第36章 命の順序
「顔は火傷か、これなぁ、顔は大事にしろなぁ。せっかく可愛い顏に生まれたんだからなぁ」
堕姫の体から出てきた鬼が涙を拭き取っている。
出てくる前に堕姫本人が「お兄ちゃん」と呼んでいたということは堕姫の兄なのだろう。
しかし、仲良しこよしを見ていられるほど宇髄に時間はない。
出てきた男の鬼はかなりの強者だと言うことを肌で感じているのだから。
音もなく宇髄がその男に刀を振り下ろすが、その瞬間こちらをジロリと睨みつけ、気づいた時には宇髄の背後にいた。
ビチッと宇髄の額当てに亀裂が入り、頭にも痛みが走った。
あまりに一瞬のことで瞬きすらできなかった。
「へぇ、やるなぁぁ、攻撃止めたなぁあ…」
振り返った宇髄が見たその姿は肋が浮き出た鎌を二本持った男の鬼。
猫背で下から見上げるように睨みつけるその様に宇髄は眉間にシワを寄せた。
その男の名前は妓夫太郎
妓夫とは遊郭において主に客の呼び込みや集金をしていた役職を指す。呼び方はさまざまあったが、それをそのまま名前としてつけられたのは妓夫太郎だけではないだろうか。
妓夫太郎は頭から血を流しながらも自分を睨みつけてくる宇髄に奥歯を噛み締めた。
「お前いいなぁ、その顔いいなぁあ…しみも痣も傷もないんだなぁあ…」
妓夫太郎の妬みは次々と向けられるが、それを黙って聞いている宇髄の頭の中にあるのはこの二人の殲滅方法ただ一つ。
「肉付きもいいなぁ、俺は太れねぇんだよなぁ…上背もあるなぁ…縦寸が六尺を優に超えてるなぁあ…女に嘸かし持て囃されるんだろうなぁあ」
ひっく、と嗚咽をしながらまだ泣いている堕姫の泣き声と妓夫太郎の妬み嫉みが部屋の中を飛び交っている。

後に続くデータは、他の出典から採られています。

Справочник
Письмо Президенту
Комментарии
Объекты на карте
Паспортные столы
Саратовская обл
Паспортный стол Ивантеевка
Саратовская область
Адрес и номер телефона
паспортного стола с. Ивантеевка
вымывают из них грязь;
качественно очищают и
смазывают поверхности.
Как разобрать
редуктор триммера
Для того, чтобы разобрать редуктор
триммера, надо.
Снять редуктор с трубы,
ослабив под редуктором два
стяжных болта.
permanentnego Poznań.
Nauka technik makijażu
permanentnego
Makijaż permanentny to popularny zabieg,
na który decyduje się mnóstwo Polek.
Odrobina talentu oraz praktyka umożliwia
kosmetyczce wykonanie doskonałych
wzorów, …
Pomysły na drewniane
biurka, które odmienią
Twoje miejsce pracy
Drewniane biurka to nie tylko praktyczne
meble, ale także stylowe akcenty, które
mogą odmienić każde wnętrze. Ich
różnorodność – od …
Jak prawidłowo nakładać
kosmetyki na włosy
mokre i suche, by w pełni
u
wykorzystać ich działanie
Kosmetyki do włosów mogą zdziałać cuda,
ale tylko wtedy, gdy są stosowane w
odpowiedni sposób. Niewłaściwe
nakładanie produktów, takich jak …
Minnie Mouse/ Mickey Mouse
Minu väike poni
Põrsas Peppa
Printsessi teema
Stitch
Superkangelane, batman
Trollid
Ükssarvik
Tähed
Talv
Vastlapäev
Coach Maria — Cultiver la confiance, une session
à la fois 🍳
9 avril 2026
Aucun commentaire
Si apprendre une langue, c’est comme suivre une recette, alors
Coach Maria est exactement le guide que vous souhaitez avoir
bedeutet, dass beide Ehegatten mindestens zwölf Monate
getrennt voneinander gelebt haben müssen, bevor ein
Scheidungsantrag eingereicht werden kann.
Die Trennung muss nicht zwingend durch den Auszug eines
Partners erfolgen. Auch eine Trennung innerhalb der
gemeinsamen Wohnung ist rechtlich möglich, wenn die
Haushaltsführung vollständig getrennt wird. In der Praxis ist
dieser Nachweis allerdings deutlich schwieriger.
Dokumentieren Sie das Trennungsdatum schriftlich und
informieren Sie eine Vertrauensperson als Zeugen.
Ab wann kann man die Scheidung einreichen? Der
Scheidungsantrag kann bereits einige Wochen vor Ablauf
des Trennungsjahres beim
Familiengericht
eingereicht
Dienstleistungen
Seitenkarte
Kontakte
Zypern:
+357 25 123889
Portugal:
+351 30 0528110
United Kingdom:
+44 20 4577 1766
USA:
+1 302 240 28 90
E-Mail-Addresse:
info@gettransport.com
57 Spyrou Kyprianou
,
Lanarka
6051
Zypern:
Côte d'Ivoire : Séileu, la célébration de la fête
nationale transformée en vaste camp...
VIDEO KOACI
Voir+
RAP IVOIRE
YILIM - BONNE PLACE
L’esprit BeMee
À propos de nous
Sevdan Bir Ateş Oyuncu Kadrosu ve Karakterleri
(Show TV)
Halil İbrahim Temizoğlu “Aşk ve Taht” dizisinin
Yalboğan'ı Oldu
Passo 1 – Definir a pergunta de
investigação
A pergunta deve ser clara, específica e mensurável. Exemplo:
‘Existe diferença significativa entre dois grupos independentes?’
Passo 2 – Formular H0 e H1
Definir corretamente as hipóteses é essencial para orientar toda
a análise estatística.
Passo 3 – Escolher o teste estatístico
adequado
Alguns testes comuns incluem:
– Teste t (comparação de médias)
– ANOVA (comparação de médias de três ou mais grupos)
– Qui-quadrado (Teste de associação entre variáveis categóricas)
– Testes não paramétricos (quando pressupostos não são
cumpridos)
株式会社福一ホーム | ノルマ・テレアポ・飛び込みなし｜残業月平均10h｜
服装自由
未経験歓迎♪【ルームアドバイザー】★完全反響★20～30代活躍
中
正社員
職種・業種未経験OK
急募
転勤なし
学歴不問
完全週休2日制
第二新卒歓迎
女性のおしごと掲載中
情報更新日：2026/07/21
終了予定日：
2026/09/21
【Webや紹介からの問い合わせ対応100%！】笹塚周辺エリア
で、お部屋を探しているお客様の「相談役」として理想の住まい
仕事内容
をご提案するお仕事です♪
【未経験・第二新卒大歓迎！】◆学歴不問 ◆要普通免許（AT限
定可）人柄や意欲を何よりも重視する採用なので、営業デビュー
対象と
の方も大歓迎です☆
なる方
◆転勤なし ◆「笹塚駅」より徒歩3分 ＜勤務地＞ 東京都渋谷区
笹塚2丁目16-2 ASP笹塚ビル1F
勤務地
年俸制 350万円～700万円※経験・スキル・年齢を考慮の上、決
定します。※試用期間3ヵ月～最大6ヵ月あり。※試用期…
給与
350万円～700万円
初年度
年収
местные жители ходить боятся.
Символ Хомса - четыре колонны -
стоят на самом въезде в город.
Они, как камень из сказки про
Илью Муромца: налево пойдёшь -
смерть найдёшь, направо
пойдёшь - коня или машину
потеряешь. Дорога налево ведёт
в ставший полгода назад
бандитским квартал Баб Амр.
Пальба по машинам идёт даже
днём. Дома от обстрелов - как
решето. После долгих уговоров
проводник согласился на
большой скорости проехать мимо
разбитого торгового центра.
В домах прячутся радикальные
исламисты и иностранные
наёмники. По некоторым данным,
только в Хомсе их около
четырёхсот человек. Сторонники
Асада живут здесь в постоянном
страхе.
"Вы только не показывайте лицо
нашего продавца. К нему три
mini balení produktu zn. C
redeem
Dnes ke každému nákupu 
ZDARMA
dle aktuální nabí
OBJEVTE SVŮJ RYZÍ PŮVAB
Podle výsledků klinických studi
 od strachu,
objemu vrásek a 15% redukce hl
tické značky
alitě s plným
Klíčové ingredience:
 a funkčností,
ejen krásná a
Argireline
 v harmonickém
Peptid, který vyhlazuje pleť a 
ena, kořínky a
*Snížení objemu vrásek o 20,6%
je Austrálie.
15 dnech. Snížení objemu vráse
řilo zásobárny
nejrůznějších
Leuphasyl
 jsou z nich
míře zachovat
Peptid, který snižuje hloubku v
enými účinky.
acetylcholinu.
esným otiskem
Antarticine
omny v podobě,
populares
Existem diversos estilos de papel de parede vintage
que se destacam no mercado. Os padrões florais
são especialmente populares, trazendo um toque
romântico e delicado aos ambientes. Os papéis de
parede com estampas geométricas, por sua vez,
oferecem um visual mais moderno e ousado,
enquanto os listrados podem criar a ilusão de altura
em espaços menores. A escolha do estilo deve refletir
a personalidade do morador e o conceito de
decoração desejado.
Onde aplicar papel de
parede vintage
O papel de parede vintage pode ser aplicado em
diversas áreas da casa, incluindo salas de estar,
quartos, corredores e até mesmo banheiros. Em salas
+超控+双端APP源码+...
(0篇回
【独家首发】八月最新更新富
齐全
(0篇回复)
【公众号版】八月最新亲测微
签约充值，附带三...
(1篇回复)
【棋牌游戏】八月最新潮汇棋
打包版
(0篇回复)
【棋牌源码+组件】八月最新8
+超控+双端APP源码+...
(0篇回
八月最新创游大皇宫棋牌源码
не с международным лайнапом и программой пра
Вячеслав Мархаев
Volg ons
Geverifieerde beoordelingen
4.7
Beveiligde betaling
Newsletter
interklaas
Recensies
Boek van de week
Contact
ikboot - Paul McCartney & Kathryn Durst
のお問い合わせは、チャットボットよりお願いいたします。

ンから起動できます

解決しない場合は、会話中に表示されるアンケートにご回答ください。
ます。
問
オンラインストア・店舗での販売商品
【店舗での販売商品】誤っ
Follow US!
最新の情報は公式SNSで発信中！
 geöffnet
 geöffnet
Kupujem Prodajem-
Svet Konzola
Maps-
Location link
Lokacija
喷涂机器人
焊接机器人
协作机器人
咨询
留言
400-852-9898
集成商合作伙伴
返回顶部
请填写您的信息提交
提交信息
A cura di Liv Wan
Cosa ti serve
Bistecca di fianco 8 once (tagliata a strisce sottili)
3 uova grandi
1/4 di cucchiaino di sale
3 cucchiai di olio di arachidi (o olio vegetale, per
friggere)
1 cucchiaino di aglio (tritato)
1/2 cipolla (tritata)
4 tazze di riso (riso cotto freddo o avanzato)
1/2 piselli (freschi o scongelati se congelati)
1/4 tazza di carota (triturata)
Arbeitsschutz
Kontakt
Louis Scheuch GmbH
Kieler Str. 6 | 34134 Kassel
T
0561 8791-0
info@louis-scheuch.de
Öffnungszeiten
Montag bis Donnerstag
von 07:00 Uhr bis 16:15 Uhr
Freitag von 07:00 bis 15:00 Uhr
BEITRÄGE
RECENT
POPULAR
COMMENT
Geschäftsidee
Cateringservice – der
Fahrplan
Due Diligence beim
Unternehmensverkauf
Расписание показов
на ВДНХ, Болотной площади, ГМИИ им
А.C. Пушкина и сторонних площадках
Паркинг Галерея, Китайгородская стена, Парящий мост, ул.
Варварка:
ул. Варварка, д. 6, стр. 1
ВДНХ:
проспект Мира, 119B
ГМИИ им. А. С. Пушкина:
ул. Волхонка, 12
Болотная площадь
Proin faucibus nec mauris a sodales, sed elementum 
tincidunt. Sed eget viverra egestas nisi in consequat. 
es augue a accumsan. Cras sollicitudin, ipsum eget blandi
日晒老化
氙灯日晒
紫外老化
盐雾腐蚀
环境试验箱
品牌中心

よほど容姿で苦労をしたのか、もしくは酷い仕打ちを受けたのか。
やたらとこの二人は外見を気にしているように見える。
「妬ましいなぁ、妬ましいなぁ…死んでくれねぇかなぁ。そりゃあもう苦しい死に方でなぁあ。生きたまま皮を剥がされたり、腹を掻っ捌かれたり…それからなぁ…」
止まることを知らない妓夫太郎の妬みは黒い空気となり宇髄を包んでいった。